The training pipeline consists of (i) pre‑training a latent feature projector (encoder) that compresses 512 × 512 images into a vector of length L (e.g., 512), and a dynamic Transformer‑based decoder (IRTD) that reconstructs high‑quality images from these latents; and (ii) training a latent diffusion model (LDM) to learn the distribution of the encoded representations. The encoder employs stacked residual blocks and linear layers, while the decoder incorporates Modulated Channel‑Transposed Attention (MCTA) and Modulated Gated Feed‑Forward Networks (MGFN) whose parameters are modulated by the latent code, preserving fine details. Input ground‑truth and low‑quality images are weighted and concatenated before a PixelUnshuffle operation to form the Compact IR Prior Encoder (CIPE) input, ensuring balanced value ranges for robust feature extraction.

Experimental evaluation uses both simulated phantoms and real clinical datasets at dose levels as low as 10 % of standard.

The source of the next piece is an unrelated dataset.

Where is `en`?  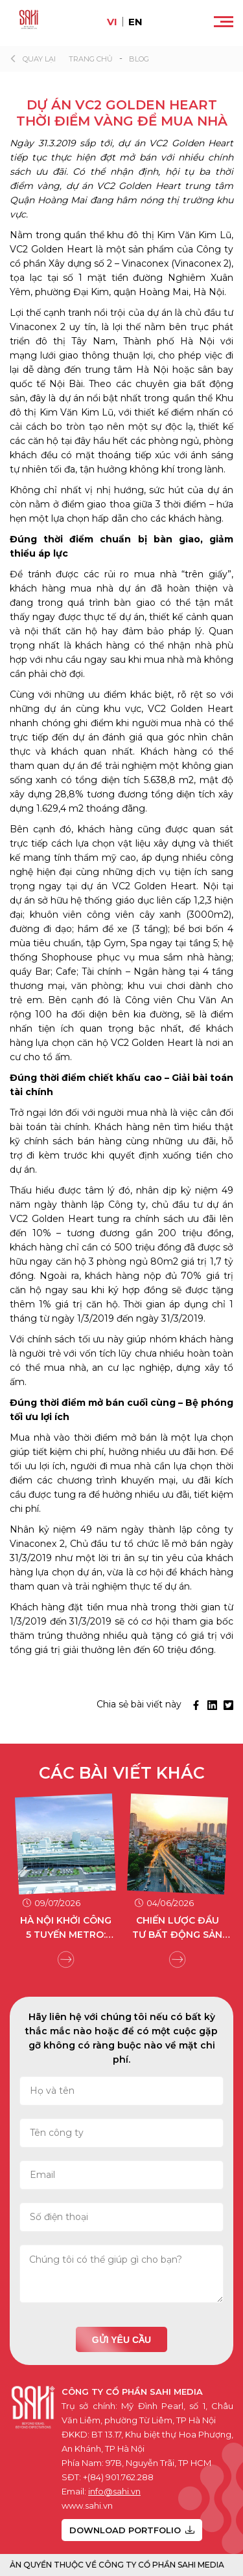 en is located at coordinates (135, 22).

Quantitative metrics (PSNR, SSIM, RMSE) show improvements of 3–5 dB in PSNR and 0.05–0.07 in SSIM over state‑of‑the‑art methods such as DDPM, RED‑CNN, and PRISM. Runtime analysis indicates a 30 % reduction in reconstruction time thanks to the latent‑space diffusion. Qualitative results demonstrate superior artifact suppression (e.g., metal streaks) and clearer delineation of low‑contrast structures, which is crucial for material discrimination and tissue characterization.

In conclusion, FSP‑Diff successfully merges a physics‑driven full‑spectrum prior with dual‑domain deep features within an efficient latent diffusion framework, delivering high‑quality, computationally tractable reconstructions for ultra‑low‑dose spectral CT. The authors suggest future work on large‑scale clinical validation, unsupervised prior learning, and hardware acceleration to enable real‑time deployment.